HAWK Eye → It is a powerful command-line security scanner designed to detect PII and secrets across your entire infrastructure—fast. With support for cloud services (S3, GCS, Firebase), databases (MySQL, PostgreSQL, MongoDB, Redis), messaging apps (Slack), and local file systems, it uses advanced OCR and pattern-matching to uncover sensitive data hidden in documents, images, archives, and even videos. It integrates easily into CI/CD pipelines or custom Python workflows, helping security teams proactively detect risks and prevent data leaks before they happen.
Aranya → It is a developer tool by SpiderOak for building zero-trust, decentralized apps with built-in access control and end-to-end encryption. It simplifies security by embedding micro-segmentation, authentication, and policy enforcement directly into your software—no external tools needed. Lightweight and portable, Aranya supports Rust and C integrations, making it easy to create secure-by-design systems that work safely across any network.

🔒 Tip of the Week

Cybersecurity Tip of the Week: Block AI Bots from Scraping Your Website → AI companies are quietly crawling websites to collect content for training their models. If you run a company blog, research portal, or any site with original content, it’s likely being indexed—often without your consent.
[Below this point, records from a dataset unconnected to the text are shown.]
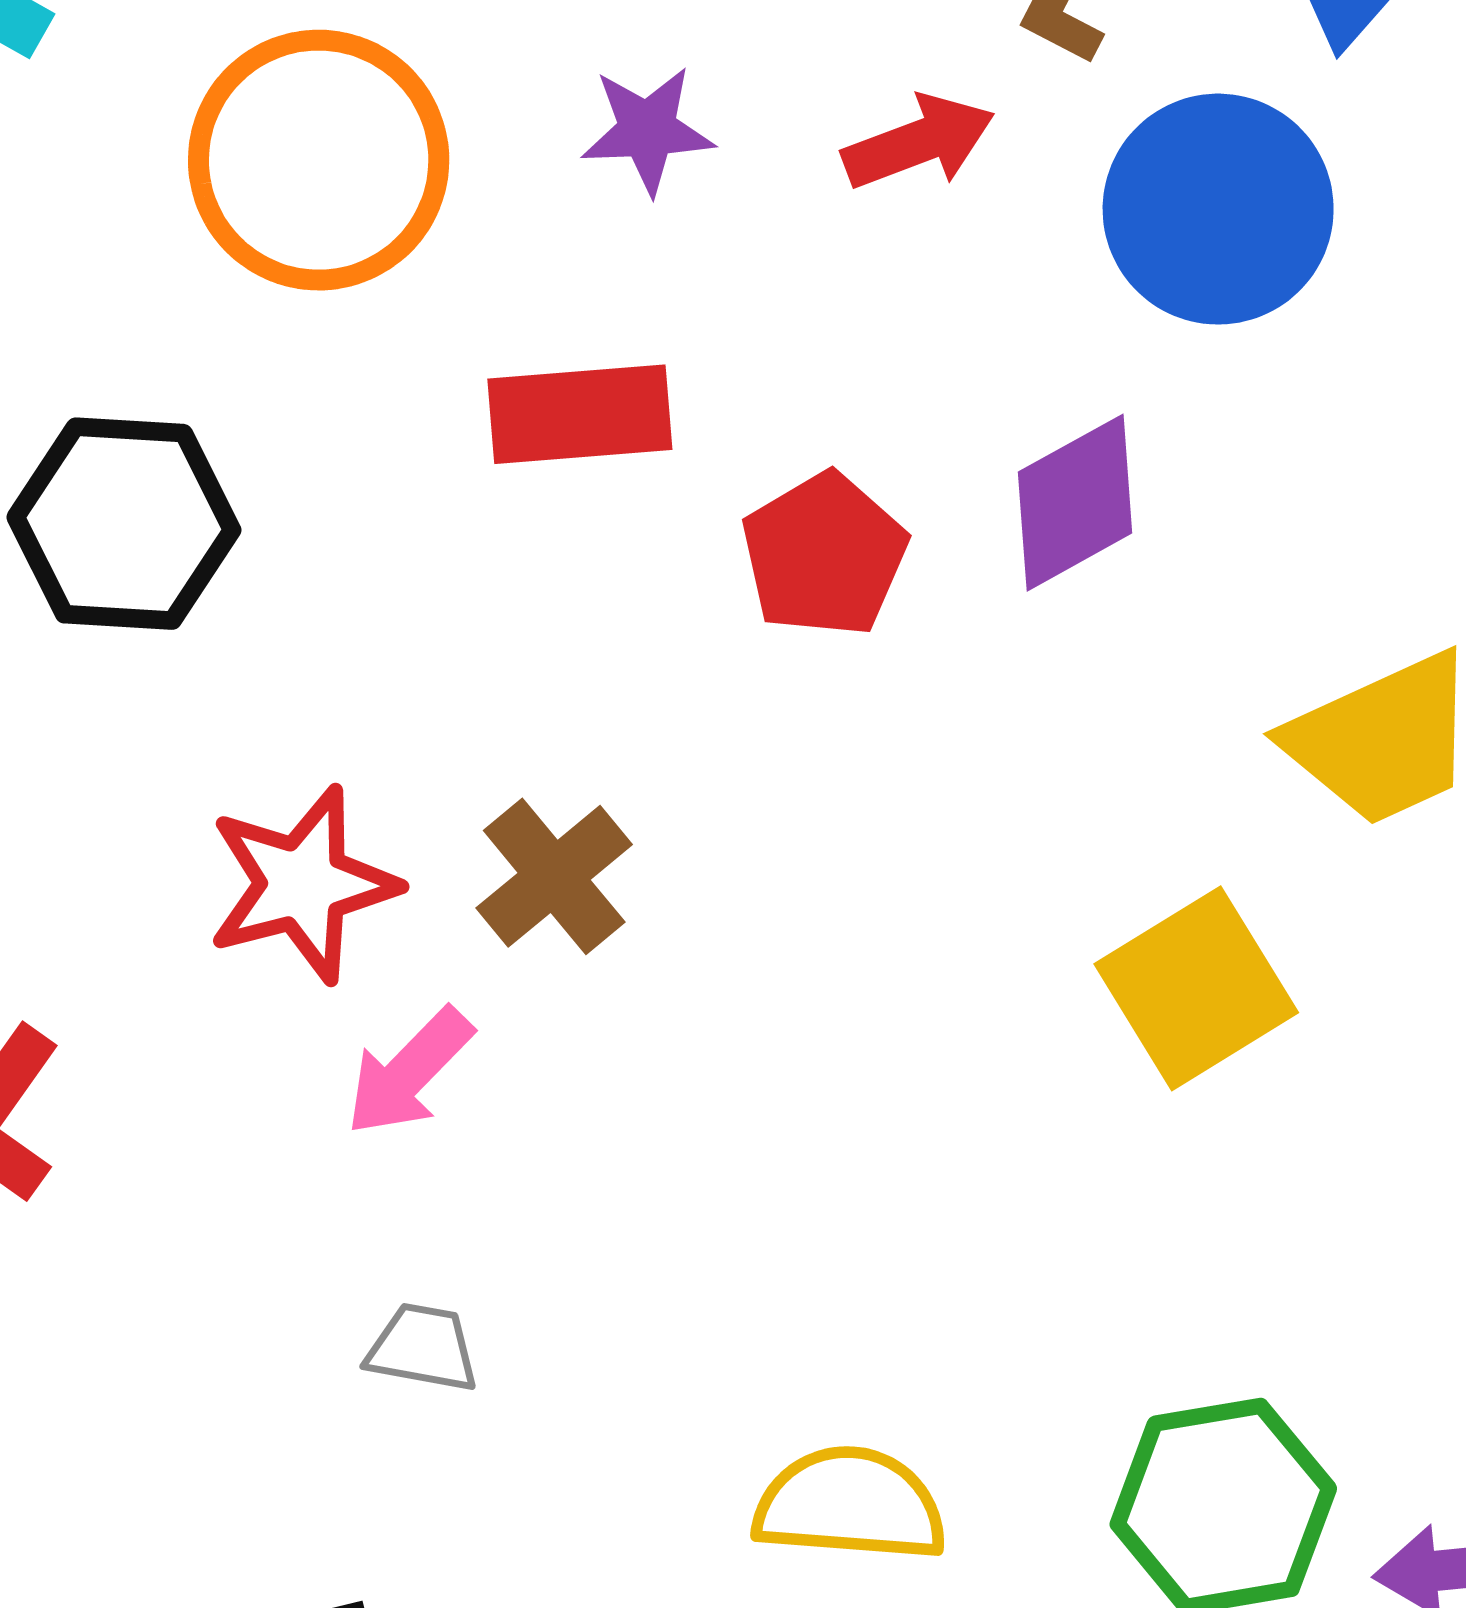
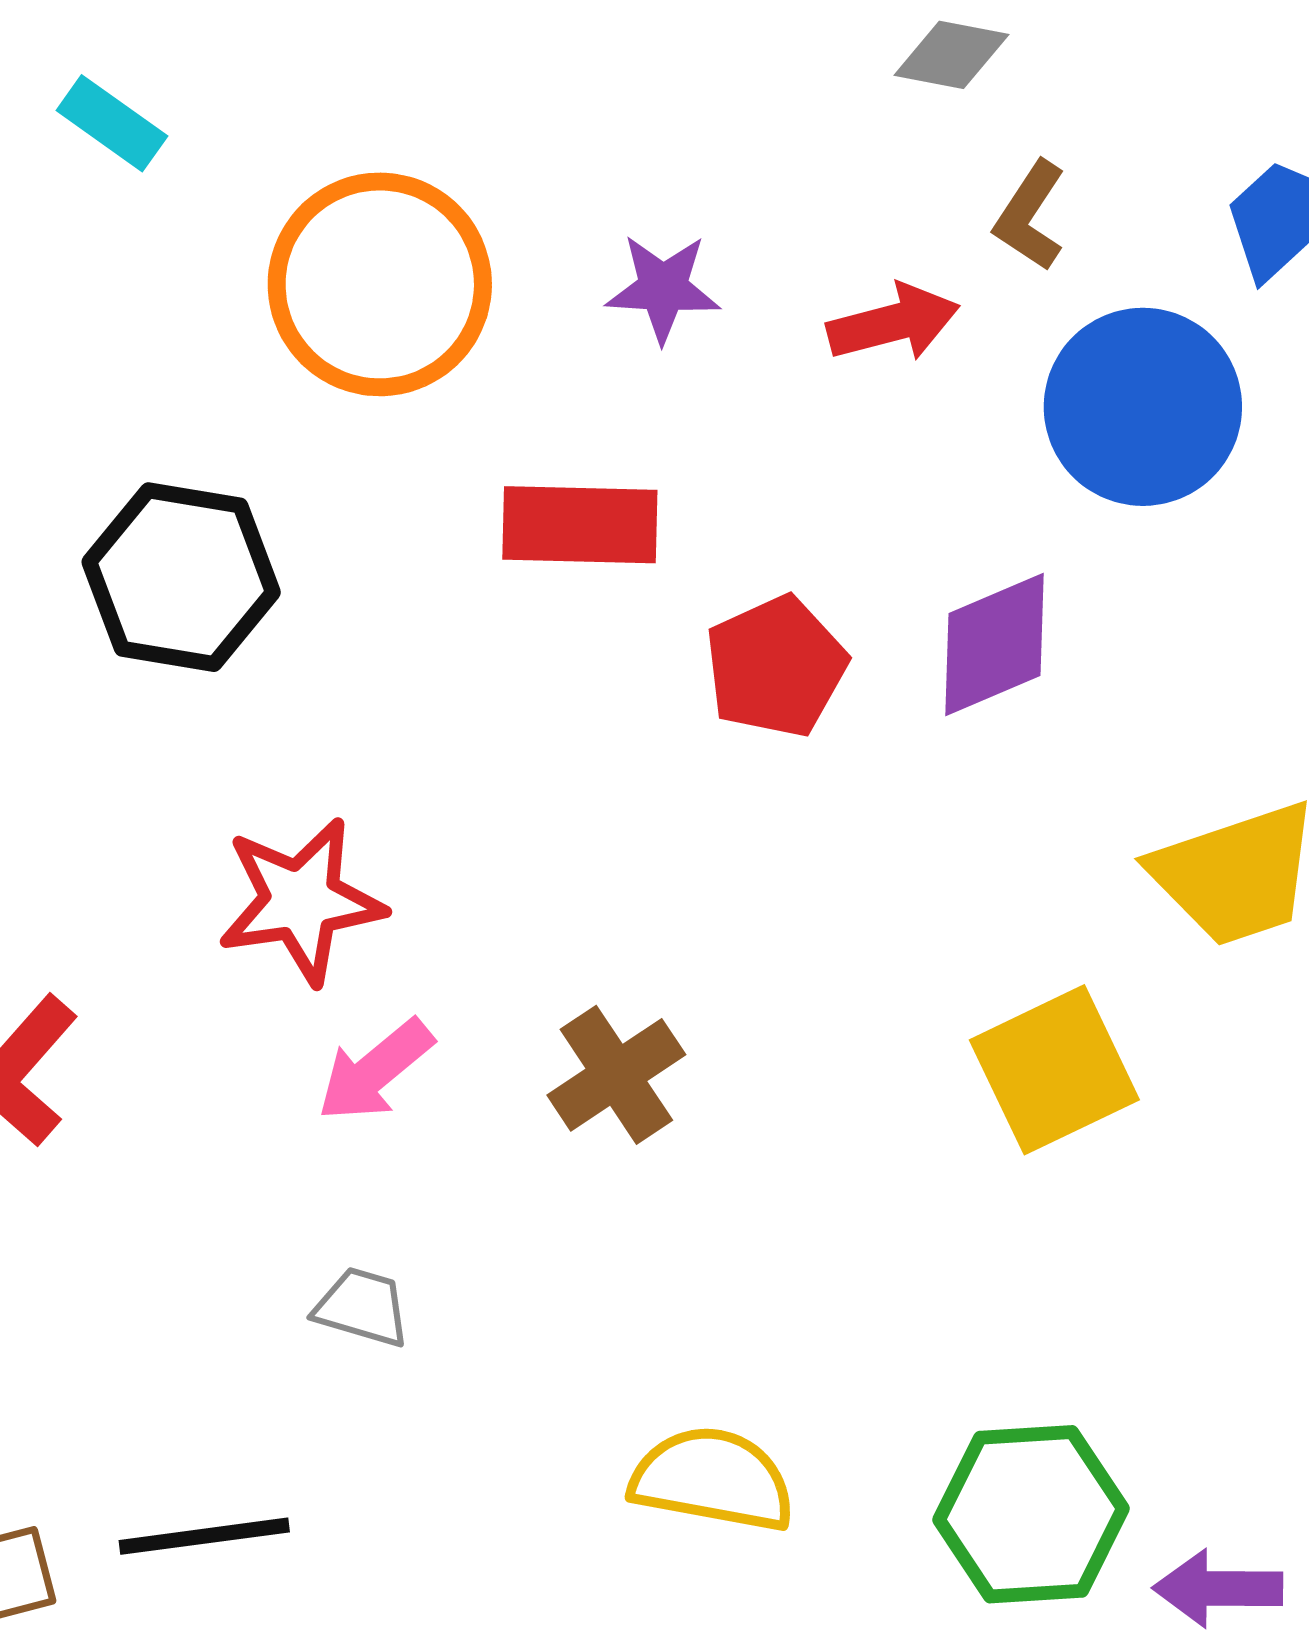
brown cross: (554, 876) -> (616, 1075), moved

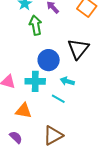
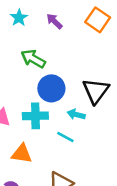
green arrow: (36, 25) -> (33, 59), moved, turned -48
black triangle: (78, 49) -> (96, 91), moved

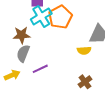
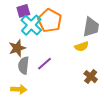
purple line: (40, 69) -> (45, 64), moved
yellow arrow: (12, 75) -> (19, 89), turned 42

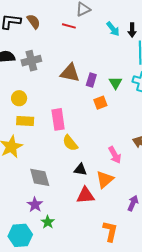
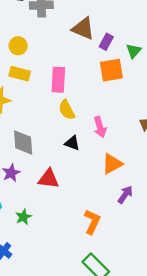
orange square: (100, 103) -> (111, 70), size x1.5
pink arrow: (115, 155) -> (100, 127), moved
orange triangle: (105, 179) -> (112, 164), moved
red triangle: (86, 195) -> (49, 179), moved
green star: (48, 222) -> (23, 217), moved

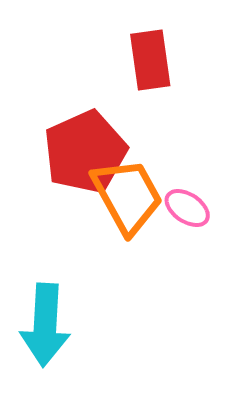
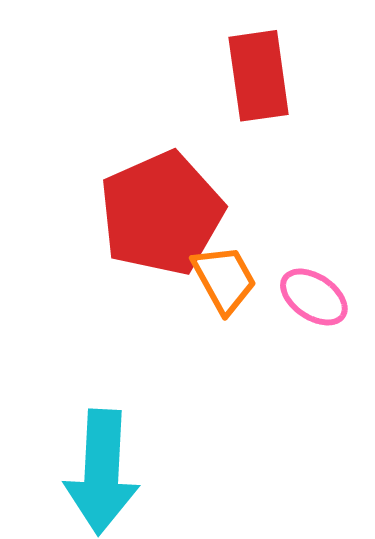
orange trapezoid: (127, 196) -> (224, 279), size x0.6

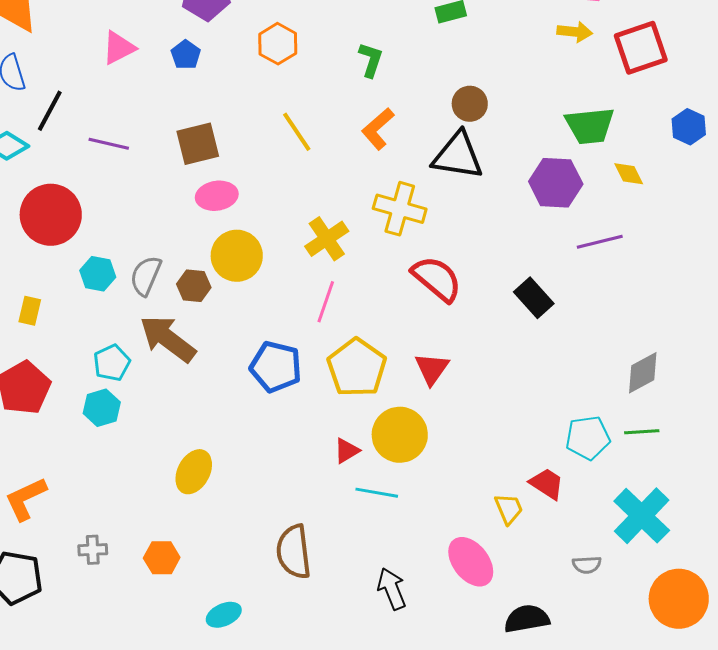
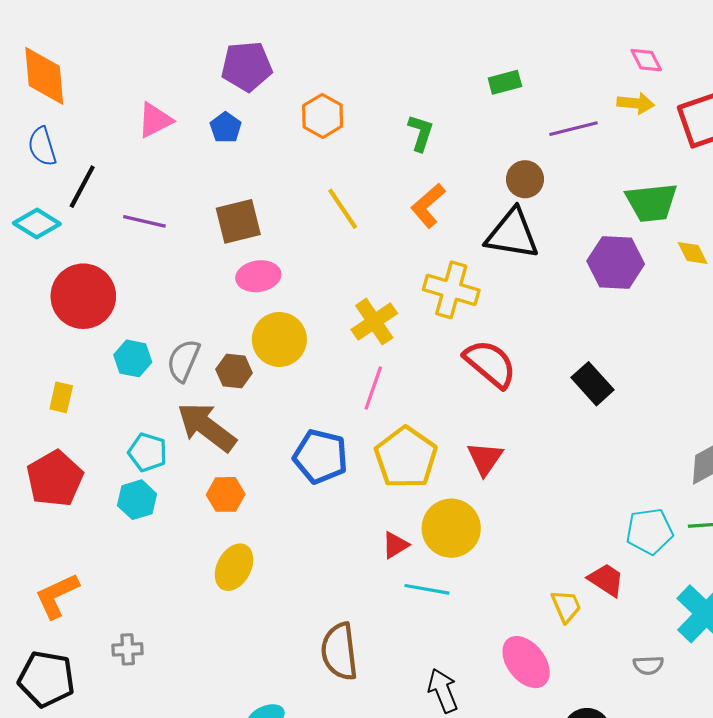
purple line: (600, 242) -> (573, 129), moved
cyan pentagon: (112, 363) -> (148, 452), turned -30
orange hexagon: (162, 558) -> (226, 494), moved

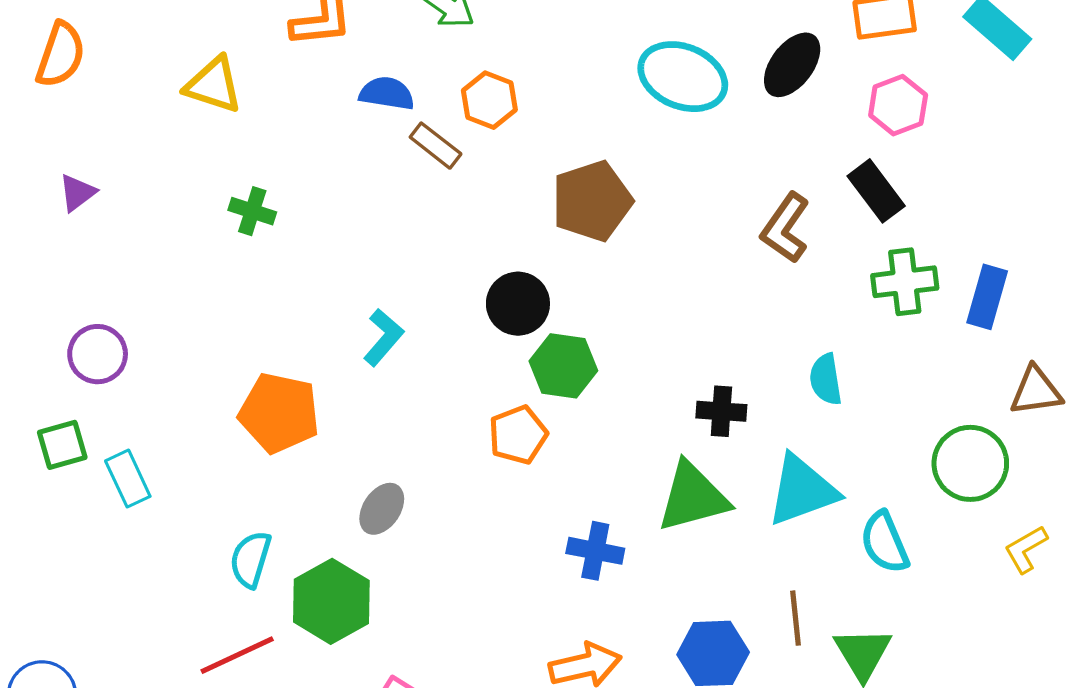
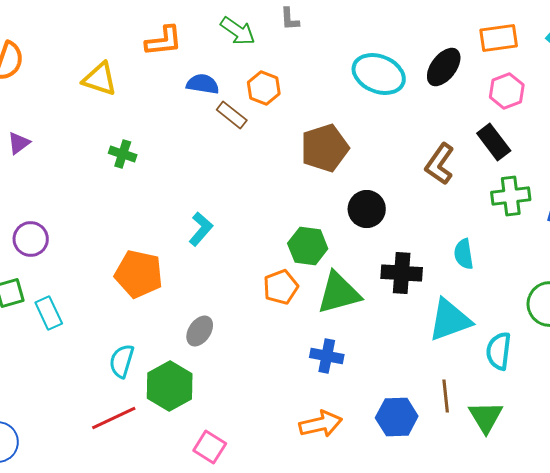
black circle: (518, 304) -> (367, 209), moved
black cross: (721, 411) -> (402, 273), size x1.4
green triangle: (693, 497) -> (339, 293), moved
cyan semicircle: (885, 542) -> (499, 351), turned 30

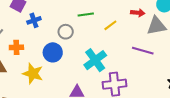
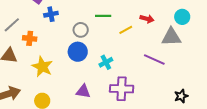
red arrow: (138, 13) -> (147, 19), moved
blue circle: (53, 52) -> (78, 52), moved
cyan cross: (95, 60) -> (106, 62), size x0.6

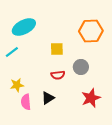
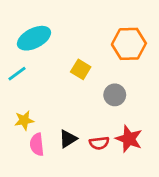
yellow square: (57, 49) -> (81, 69), turned 32
red semicircle: (58, 75) -> (99, 143), moved
red star: (91, 98) -> (129, 139), turned -30

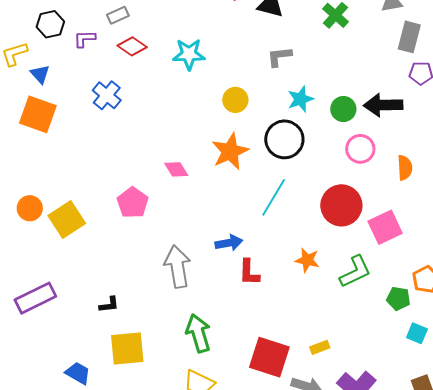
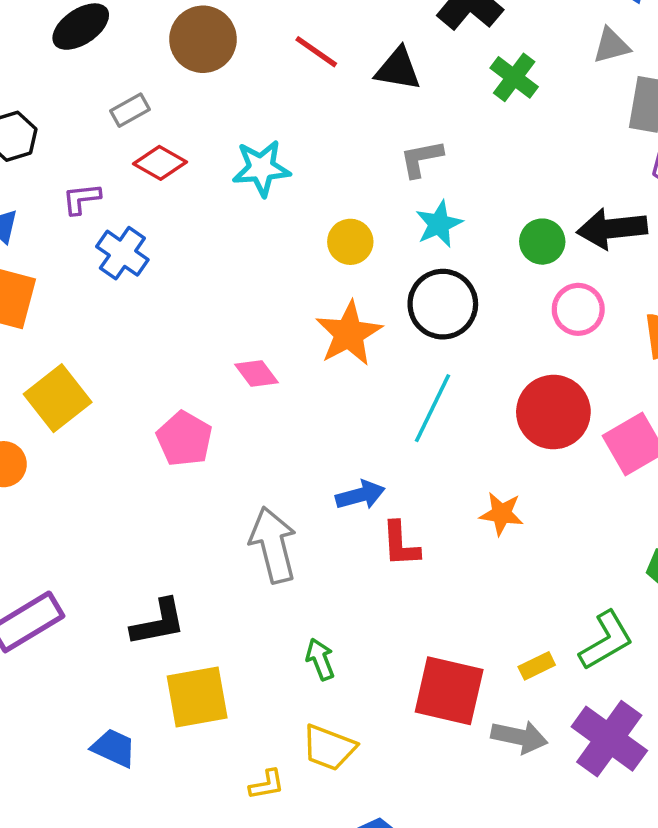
purple L-shape: (85, 39) -> (81, 199), moved
cyan star: (301, 99) -> (439, 224), moved
yellow square: (67, 220) -> (58, 398), moved
green L-shape: (355, 272) -> (606, 640), moved
black L-shape: (109, 305) -> (158, 622), size x1.6
green arrow: (198, 333) -> (320, 659), size x0.6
You can reduce this risk by adding a simple robots.txt rule that tells known AI crawlers to stay out. It doesn’t block rogue scrapers, but it does stop most major bots like GPTBot (OpenAI), AnthropicBot, and CCBot (Common Crawl), which power many commercial AI systems.

Add this to your site’s robots.txt file:

User-agent: GPTBot

Disallow: /

User-agent: AnthropicBot

Disallow: /

User-agent: CCBot

Disallow: /

This file must live at yourdomain[.]com/robots.txt. For extra visibility, monitor your server logs for unexpected crawlers. In an era where data is currency, limiting unauthorized use of your content is a simple, proactive security move.

Conclusion

This week underscored a fundamental reality: cyber risk is no longer just a technical problem—it’s a business, legal, and reputational one. From criminal indictments tied to ransomware operations, to flawed software policies that enable phishing through official ad platforms, the consequences are moving upstream.

Security decisions are leadership decisions now, and the organizations that act accordingly will be the ones that endure when the next breach hits close.